[Data excerpts]
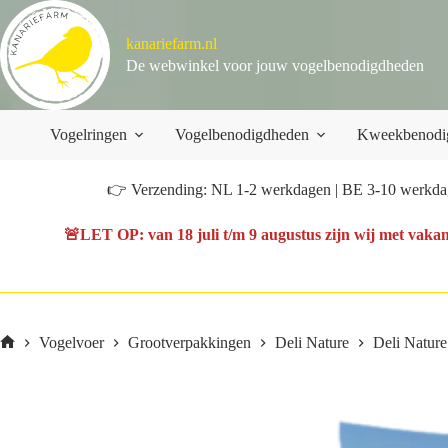
Ga
naar
kanariefarm.nl
de
inhoud
De webwinkel voor jouw vogelbenodigdheden
Vogelringen
Vogelbenodigdheden
Kweekbenodi
👉 Verzending: NL 1-2 werkdagen | BE 3-10 werkdag
🚨
LET OP
: van
18 juli t/m 9 augustus
zijn wij met vakan
Vogelvoer
Grootverpakkingen
Deli Nature
Deli Nature
Home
[/Data excerpts]
**What this task involves**. From the line that contains "kanariefarm.nl" through the last line of the records above, copy every line exactly and leave out the rest.

**Your solution**.
kanariefarm.nl
de
inhoud
De webwinkel voor jouw vogelbenodigdheden
Vogelringen
Vogelbenodigdheden
Kweekbenodi
👉 Verzending: NL 1-2 werkdagen | BE 3-10 werkdag
🚨
LET OP
: van
18 juli t/m 9 augustus
zijn wij met vakan
Vogelvoer
Grootverpakkingen
Deli Nature
Deli Nature
Home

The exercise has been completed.